Coordinación y ayudas
En esta línea, Javier Pujol, presidente de Sernauto, ha defendido la importancia de proteger la industria y trabajar de manera coordinada en toda la cadena de valor del vehículo, mientras que Marta Blázquez, presidenta de Faconauto, ha reivindicado la necesidad de contar con planes de ayuda para acompañar la transición al vehículo eléctrico.
Por ello, ha aludido a la convivencia del Plan Auto+ y del Plan Nacional de Renovación del Parque previsto, ya que ambos conectan la transición energética con la capacidad real de compra. Precisamente, el ministro de Industria y Turismo, Jordi Hereu, ha trasladado el respaldo del Gobierno a la industria, destacando también el avance que supone el Plan España Auto 2030 para fortalecer este sector, aumentando las ventas y la producción en el país.
En su caso, el ministro de Economía, Carlos Cuerpo, ha defendido en este evento la apertura de la automoción española a nuevos mercados, como los derivados de los acuerdos con Mercosur e India, que permitirán eliminar progresivamente aranceles de hasta el 35% para vehículos terminados y entre el 14% y el 18% para componentes. Igualmente ha señalado que la innovación y las economías de escala están impulsando ya una reducción de precios en la industria, especialmente en el ámbito de las baterías.
Visión europea
En esta línea se ha pronunciado también Olla Källenius, presidente de Acea, que ha insistido en que "gran parte de la fuerza de la economía europea recae en la industria automotriz" y ha señalado que “debemos poner nuestros esfuerzos en traer la fabricación de baterías al territorio europeo. De esta manera, aumentaremos el valor añadido del sector y de las empresas”.
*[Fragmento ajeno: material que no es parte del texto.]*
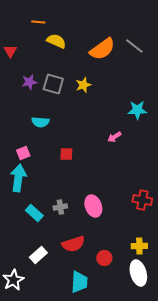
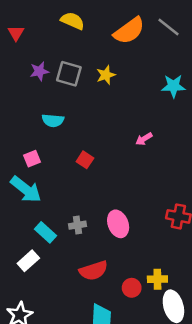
cyan star: (137, 110) -> (173, 86), moved
red square: (66, 154) -> (85, 160), turned 32
cyan arrow: (18, 178) -> (26, 189), turned 120
yellow cross: (139, 246) -> (157, 279), moved
white rectangle: (38, 255) -> (28, 261), moved

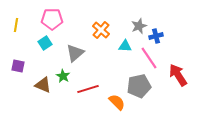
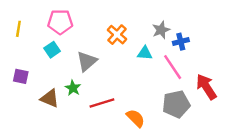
gray pentagon: (139, 86) -> (176, 104), moved

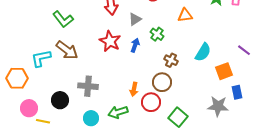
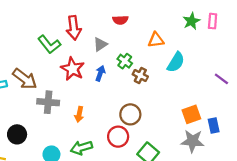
green L-shape: (63, 19) -> (49, 44), moved
cyan semicircle: (203, 52) -> (176, 62), moved
brown cross: (171, 60) -> (140, 76), moved
orange square: (224, 71) -> (191, 114), moved
gray cross: (88, 86) -> (48, 102), moved
orange arrow: (134, 89) -> (79, 114), moved

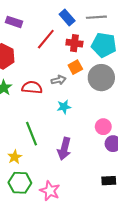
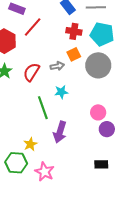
red line: (46, 39) -> (33, 27), moved
red semicircle: (32, 87) -> (31, 72), turned -66
green line: (32, 134) -> (43, 108), moved
yellow star: (15, 157) -> (30, 144), moved

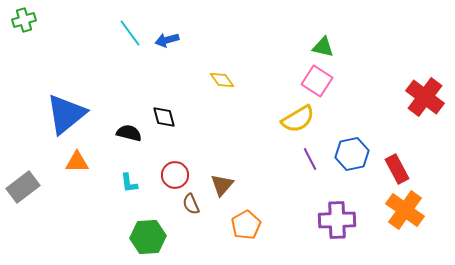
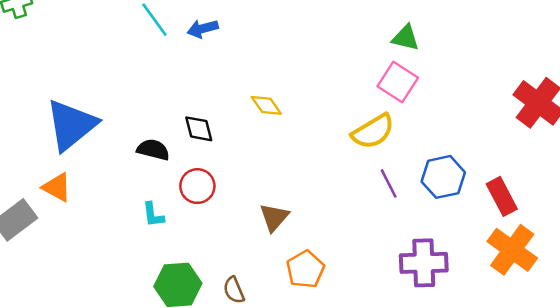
yellow diamond: (222, 80) -> (266, 105), moved
orange triangle: (77, 162) -> (57, 187), moved, turned 30
red circle: (175, 175) -> (197, 186), moved
brown semicircle: (191, 204) -> (234, 290), moved

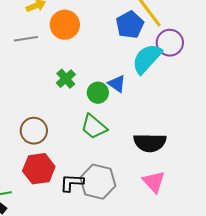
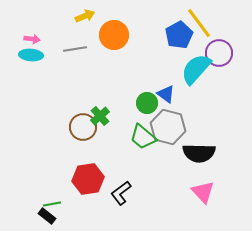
green cross: (66, 79) -> (100, 116), moved
brown circle: (34, 131) -> (83, 127), moved
gray hexagon: (98, 182) -> (168, 127), moved
black L-shape: (72, 183) -> (121, 193), turned -40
Por su parte, Sigrid de Vries, directora general de Acea, destacó la necesidad de reforzar el paquete de medidas legislativas impulsado por la Comisión Europea para regular el futuro del sector del automóvil, y conciliar la ambición climática con la competitividad industrial, para poder proteger los 13,6 millones de empleos que aporta la industria en Europa.
Benjamin Krieger, secretario general de Clepa, también ha participado en el foro, en el que ha reclamado una estrategia para los proveedores que reduzca los costes de energía y que a la vez recorte burocracia, y Marco Stella, vicepresidente de Anfia, ha pedido una regulación más flexible y unas condiciones de competencia equitativas: “No podemos ser la única región del mundo con normas y objetivos tan estrictos en materia de sostenibilidad”.